··· Listed entries

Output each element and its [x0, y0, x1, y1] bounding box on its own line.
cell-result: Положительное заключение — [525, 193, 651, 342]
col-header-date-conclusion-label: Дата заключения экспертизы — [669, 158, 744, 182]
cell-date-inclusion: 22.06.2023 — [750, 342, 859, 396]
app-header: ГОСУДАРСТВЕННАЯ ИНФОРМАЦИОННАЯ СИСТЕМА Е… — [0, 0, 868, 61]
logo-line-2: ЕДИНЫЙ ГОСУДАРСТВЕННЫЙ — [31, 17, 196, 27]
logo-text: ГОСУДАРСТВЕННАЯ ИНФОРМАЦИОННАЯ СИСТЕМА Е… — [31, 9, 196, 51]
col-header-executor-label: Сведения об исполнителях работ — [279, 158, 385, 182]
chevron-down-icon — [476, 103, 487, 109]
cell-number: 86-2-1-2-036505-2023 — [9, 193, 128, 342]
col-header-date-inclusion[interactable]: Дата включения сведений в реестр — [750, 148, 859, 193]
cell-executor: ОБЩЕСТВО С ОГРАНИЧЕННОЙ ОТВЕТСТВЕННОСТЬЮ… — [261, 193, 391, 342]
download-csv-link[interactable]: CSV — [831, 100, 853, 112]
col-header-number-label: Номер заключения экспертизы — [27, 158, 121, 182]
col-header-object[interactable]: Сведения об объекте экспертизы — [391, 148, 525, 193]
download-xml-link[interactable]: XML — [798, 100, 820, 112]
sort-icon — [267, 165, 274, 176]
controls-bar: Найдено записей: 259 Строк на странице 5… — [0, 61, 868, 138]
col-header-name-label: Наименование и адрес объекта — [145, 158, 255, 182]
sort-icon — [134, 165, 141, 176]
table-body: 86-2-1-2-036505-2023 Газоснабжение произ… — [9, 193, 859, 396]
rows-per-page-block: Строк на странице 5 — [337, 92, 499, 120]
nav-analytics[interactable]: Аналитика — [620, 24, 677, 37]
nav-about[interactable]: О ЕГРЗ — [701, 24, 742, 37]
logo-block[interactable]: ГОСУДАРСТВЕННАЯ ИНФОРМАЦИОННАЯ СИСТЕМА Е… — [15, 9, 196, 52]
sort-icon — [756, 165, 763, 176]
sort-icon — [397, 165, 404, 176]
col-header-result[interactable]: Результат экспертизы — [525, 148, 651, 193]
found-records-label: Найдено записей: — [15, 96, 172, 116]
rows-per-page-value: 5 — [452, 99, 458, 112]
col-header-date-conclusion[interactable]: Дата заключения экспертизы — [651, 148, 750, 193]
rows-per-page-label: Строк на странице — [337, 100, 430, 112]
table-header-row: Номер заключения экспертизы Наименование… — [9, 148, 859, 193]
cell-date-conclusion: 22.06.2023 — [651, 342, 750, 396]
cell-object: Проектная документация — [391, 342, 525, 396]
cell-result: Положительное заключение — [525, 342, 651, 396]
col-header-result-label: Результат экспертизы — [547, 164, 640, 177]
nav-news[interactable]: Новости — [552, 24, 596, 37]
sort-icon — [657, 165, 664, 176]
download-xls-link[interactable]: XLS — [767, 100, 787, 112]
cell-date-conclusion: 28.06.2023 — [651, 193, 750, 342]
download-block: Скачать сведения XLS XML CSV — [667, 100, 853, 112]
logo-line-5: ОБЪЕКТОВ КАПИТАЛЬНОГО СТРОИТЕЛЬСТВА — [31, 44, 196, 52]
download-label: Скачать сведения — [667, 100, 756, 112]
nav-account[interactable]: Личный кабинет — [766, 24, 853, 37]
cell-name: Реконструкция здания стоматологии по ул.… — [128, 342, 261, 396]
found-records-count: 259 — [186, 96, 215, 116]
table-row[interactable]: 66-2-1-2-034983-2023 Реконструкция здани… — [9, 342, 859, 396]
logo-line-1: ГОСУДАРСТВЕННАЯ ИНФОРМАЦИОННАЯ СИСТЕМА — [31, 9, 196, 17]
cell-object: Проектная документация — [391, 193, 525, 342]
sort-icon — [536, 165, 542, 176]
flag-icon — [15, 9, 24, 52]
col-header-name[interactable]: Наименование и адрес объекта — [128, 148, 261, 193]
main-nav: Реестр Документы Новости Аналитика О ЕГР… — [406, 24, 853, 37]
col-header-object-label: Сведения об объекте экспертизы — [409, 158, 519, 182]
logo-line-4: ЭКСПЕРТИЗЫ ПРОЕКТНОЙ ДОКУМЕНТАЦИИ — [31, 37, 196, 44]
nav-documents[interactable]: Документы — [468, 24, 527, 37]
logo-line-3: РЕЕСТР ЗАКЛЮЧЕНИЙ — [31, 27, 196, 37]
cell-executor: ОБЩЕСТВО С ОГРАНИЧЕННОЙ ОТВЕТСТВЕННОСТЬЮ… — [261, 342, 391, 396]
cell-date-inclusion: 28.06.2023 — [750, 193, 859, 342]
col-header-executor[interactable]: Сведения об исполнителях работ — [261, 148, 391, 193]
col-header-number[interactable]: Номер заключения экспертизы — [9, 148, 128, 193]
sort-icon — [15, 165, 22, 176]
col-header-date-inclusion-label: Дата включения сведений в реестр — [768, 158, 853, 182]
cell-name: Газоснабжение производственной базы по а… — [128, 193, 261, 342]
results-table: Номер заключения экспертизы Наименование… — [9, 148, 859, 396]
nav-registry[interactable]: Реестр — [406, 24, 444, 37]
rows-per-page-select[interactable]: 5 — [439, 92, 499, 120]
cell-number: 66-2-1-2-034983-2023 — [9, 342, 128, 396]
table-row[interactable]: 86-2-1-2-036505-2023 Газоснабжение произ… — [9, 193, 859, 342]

······

Your response must contain all of the records, copied exactly.

Output each element and its [x0, y0, x1, y1] bounding box on its own line.
cell-result: Положительное заключение — [525, 193, 651, 342]
col-header-date-conclusion-label: Дата заключения экспертизы — [669, 158, 744, 182]
cell-date-inclusion: 22.06.2023 — [750, 342, 859, 396]
app-header: ГОСУДАРСТВЕННАЯ ИНФОРМАЦИОННАЯ СИСТЕМА Е… — [0, 0, 868, 61]
logo-line-2: ЕДИНЫЙ ГОСУДАРСТВЕННЫЙ — [31, 17, 196, 27]
logo-text: ГОСУДАРСТВЕННАЯ ИНФОРМАЦИОННАЯ СИСТЕМА Е… — [31, 9, 196, 51]
col-header-executor-label: Сведения об исполнителях работ — [279, 158, 385, 182]
chevron-down-icon — [476, 103, 487, 109]
cell-number: 86-2-1-2-036505-2023 — [9, 193, 128, 342]
col-header-date-inclusion[interactable]: Дата включения сведений в реестр — [750, 148, 859, 193]
cell-executor: ОБЩЕСТВО С ОГРАНИЧЕННОЙ ОТВЕТСТВЕННОСТЬЮ… — [261, 193, 391, 342]
download-csv-link[interactable]: CSV — [831, 100, 853, 112]
col-header-number-label: Номер заключения экспертизы — [27, 158, 121, 182]
col-header-object[interactable]: Сведения об объекте экспертизы — [391, 148, 525, 193]
download-xml-link[interactable]: XML — [798, 100, 820, 112]
sort-icon — [267, 165, 274, 176]
controls-bar: Найдено записей: 259 Строк на странице 5… — [0, 61, 868, 138]
col-header-name-label: Наименование и адрес объекта — [145, 158, 255, 182]
sort-icon — [134, 165, 141, 176]
table-body: 86-2-1-2-036505-2023 Газоснабжение произ… — [9, 193, 859, 396]
rows-per-page-block: Строк на странице 5 — [337, 92, 499, 120]
nav-analytics[interactable]: Аналитика — [620, 24, 677, 37]
nav-about[interactable]: О ЕГРЗ — [701, 24, 742, 37]
logo-block[interactable]: ГОСУДАРСТВЕННАЯ ИНФОРМАЦИОННАЯ СИСТЕМА Е… — [15, 9, 196, 52]
sort-icon — [756, 165, 763, 176]
sort-icon — [397, 165, 404, 176]
col-header-result[interactable]: Результат экспертизы — [525, 148, 651, 193]
found-records-label: Найдено записей: — [15, 96, 172, 116]
rows-per-page-value: 5 — [452, 99, 458, 112]
col-header-date-conclusion[interactable]: Дата заключения экспертизы — [651, 148, 750, 193]
rows-per-page-label: Строк на странице — [337, 100, 430, 112]
table-header-row: Номер заключения экспертизы Наименование… — [9, 148, 859, 193]
cell-date-conclusion: 22.06.2023 — [651, 342, 750, 396]
cell-object: Проектная документация — [391, 342, 525, 396]
cell-result: Положительное заключение — [525, 342, 651, 396]
col-header-result-label: Результат экспертизы — [547, 164, 640, 177]
nav-news[interactable]: Новости — [552, 24, 596, 37]
sort-icon — [657, 165, 664, 176]
download-xls-link[interactable]: XLS — [767, 100, 787, 112]
cell-date-conclusion: 28.06.2023 — [651, 193, 750, 342]
download-block: Скачать сведения XLS XML CSV — [667, 100, 853, 112]
logo-line-5: ОБЪЕКТОВ КАПИТАЛЬНОГО СТРОИТЕЛЬСТВА — [31, 44, 196, 52]
download-label: Скачать сведения — [667, 100, 756, 112]
nav-account[interactable]: Личный кабинет — [766, 24, 853, 37]
cell-name: Реконструкция здания стоматологии по ул.… — [128, 342, 261, 396]
found-records-count: 259 — [186, 96, 215, 116]
table-row[interactable]: 66-2-1-2-034983-2023 Реконструкция здани… — [9, 342, 859, 396]
logo-line-1: ГОСУДАРСТВЕННАЯ ИНФОРМАЦИОННАЯ СИСТЕМА — [31, 9, 196, 17]
cell-object: Проектная документация — [391, 193, 525, 342]
sort-icon — [536, 165, 542, 176]
flag-icon — [15, 9, 24, 52]
col-header-name[interactable]: Наименование и адрес объекта — [128, 148, 261, 193]
main-nav: Реестр Документы Новости Аналитика О ЕГР… — [406, 24, 853, 37]
col-header-object-label: Сведения об объекте экспертизы — [409, 158, 519, 182]
logo-line-4: ЭКСПЕРТИЗЫ ПРОЕКТНОЙ ДОКУМЕНТАЦИИ — [31, 37, 196, 44]
nav-documents[interactable]: Документы — [468, 24, 527, 37]
logo-line-3: РЕЕСТР ЗАКЛЮЧЕНИЙ — [31, 27, 196, 37]
cell-executor: ОБЩЕСТВО С ОГРАНИЧЕННОЙ ОТВЕТСТВЕННОСТЬЮ… — [261, 342, 391, 396]
cell-date-inclusion: 28.06.2023 — [750, 193, 859, 342]
col-header-executor[interactable]: Сведения об исполнителях работ — [261, 148, 391, 193]
col-header-number[interactable]: Номер заключения экспертизы — [9, 148, 128, 193]
sort-icon — [15, 165, 22, 176]
col-header-date-inclusion-label: Дата включения сведений в реестр — [768, 158, 853, 182]
cell-name: Газоснабжение производственной базы по а… — [128, 193, 261, 342]
results-table: Номер заключения экспертизы Наименование… — [9, 148, 859, 396]
nav-registry[interactable]: Реестр — [406, 24, 444, 37]
rows-per-page-select[interactable]: 5 — [439, 92, 499, 120]
cell-number: 66-2-1-2-034983-2023 — [9, 342, 128, 396]
table-row[interactable]: 86-2-1-2-036505-2023 Газоснабжение произ… — [9, 193, 859, 342]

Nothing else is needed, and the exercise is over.